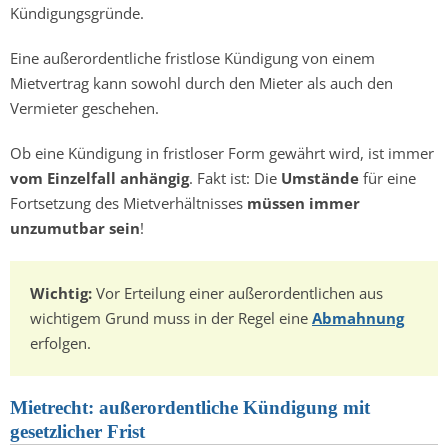
Kündigungsgründe.
Eine außerordentliche fristlose Kündigung von einem
Mietvertrag kann sowohl durch den Mieter als auch den
Vermieter geschehen.
Ob eine Kündigung in fristloser Form gewährt wird, ist immer
vom Einzelfall anhängig
. Fakt ist: Die
Umstände
für eine
Fortsetzung des Mietverhältnisses
müssen immer
unzumutbar sein
!
Wichtig:
Vor Erteilung einer außerordentlichen aus
wichtigem Grund muss in der Regel eine
Abmahnung
erfolgen.
Mietrecht: außerordentliche Kündigung mit
gesetzlicher Frist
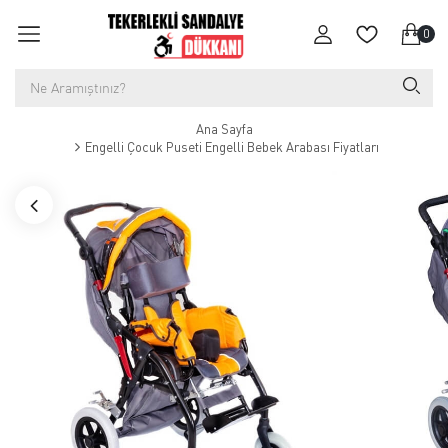
0
Ana Sayfa
Engelli Çocuk Puseti Engelli Bebek Arabası Fiyatları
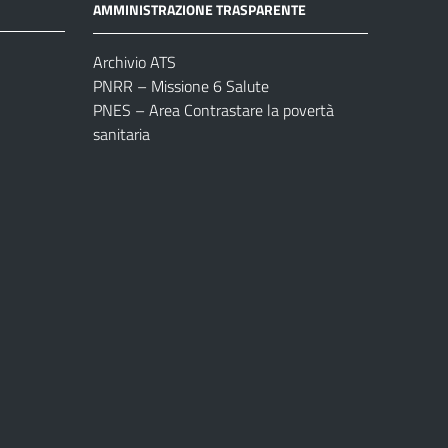
AMMINISTRAZIONE TRASPARENTE
Archivio ATS
PNRR – Missione 6 Salute
PNES – Area Contrastare la povertà
sanitaria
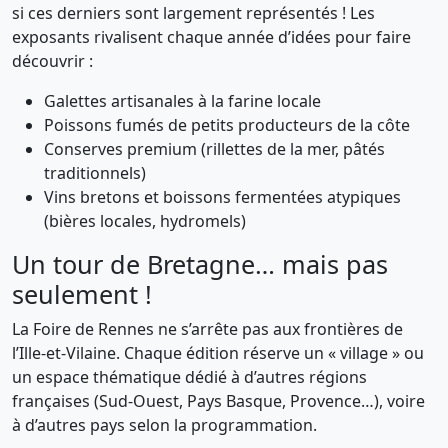
si ces derniers sont largement représentés ! Les
exposants rivalisent chaque année d’idées pour faire
découvrir :
Galettes artisanales à la farine locale
Poissons fumés de petits producteurs de la côte
Conserves premium (rillettes de la mer, pâtés
traditionnels)
Vins bretons et boissons fermentées atypiques
(bières locales, hydromels)
Un tour de Bretagne… mais pas
seulement !
La Foire de Rennes ne s’arrête pas aux frontières de
l’Ille-et-Vilaine. Chaque édition réserve un « village » ou
un espace thématique dédié à d’autres régions
françaises (Sud-Ouest, Pays Basque, Provence…), voire
à d’autres pays selon la programmation.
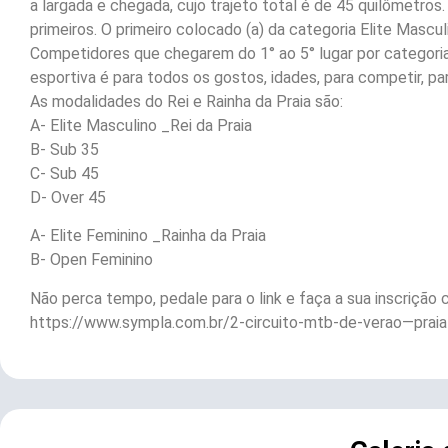
a largada e chegada, cujo trajeto total é de 45 quilômetros. 
primeiros. O primeiro colocado (a) da categoria Elite Mascul
Competidores que chegarem do 1° ao 5° lugar por categori
esportiva é para todos os gostos, idades, para competir, pa
As modalidades do Rei e Rainha da Praia são:
A- Elite Masculino _Rei da Praia
B- Sub 35
C- Sub 45
D- Over 45
A- Elite Feminino _Rainha da Praia
B- Open Feminino
Não perca tempo, pedale para o link e faça a sua inscrição
https://www.sympla.com.br/2-circuito-mtb-de-verao—prai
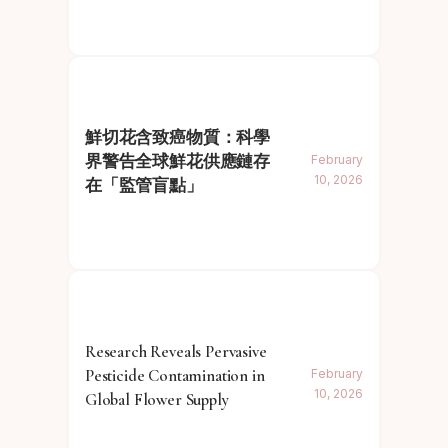
鮮切花含致癌物質：科學
界警告全球鮮花供應鏈存
February
10, 2026
在「監管盲點」
Research Reveals Pervasive
Pesticide Contamination in
February
10, 2026
Global Flower Supply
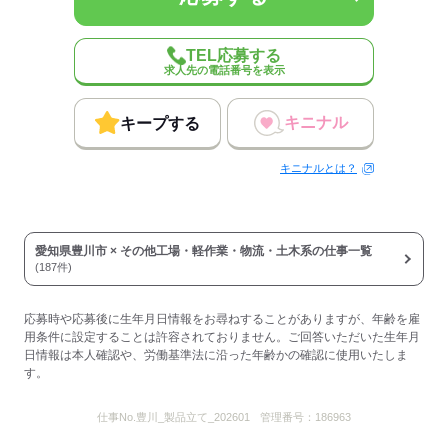
従業員数
30～99人
TEL応募する
求人先の電話番号を表示
応募する
キニナル
キープする
キニナルとは？
愛知県豊川市 × その他工場・軽作業・物流・土木系の仕事一覧
(187件)
応募時や応募後に生年月日情報をお尋ねすることがありますが、年齢を雇
用条件に設定することは許容されておりません。ご回答いただいた生年月
日情報は本人確認や、労働基準法に沿った年齢かの確認に使用いたしま
す。
仕事No.
豊川_製品立て_202601
管理番号：
186963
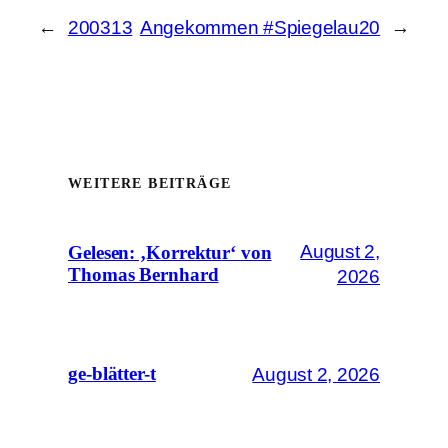
←
200313
Angekommen #Spiegelau20
→
WEITERE BEITRÄGE
August 2,
Gelesen: ‚Korrektur‘ von
Thomas Bernhard
2026
August 2, 2026
ge-blätter-t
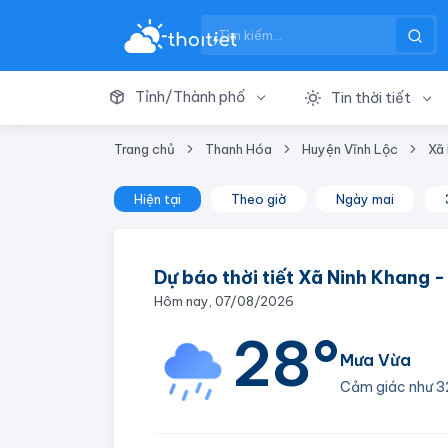
Tỉnh/Thành phố
Tin thời tiết
Trang chủ
Thanh Hóa
Huyện Vĩnh Lộc
Xã
Hiện tại
Theo giờ
Ngày mai
Dự báo thời tiết Xã Ninh Khang 
Hôm nay, 07/08/2026
28°
Mưa Vừa
Cảm giác như
3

++++

> [TO DO]
How many of the listing's lines contain "Elite"? Respond with a single number and nothing else.

> [SOLUTION FOR THIS TASK]
3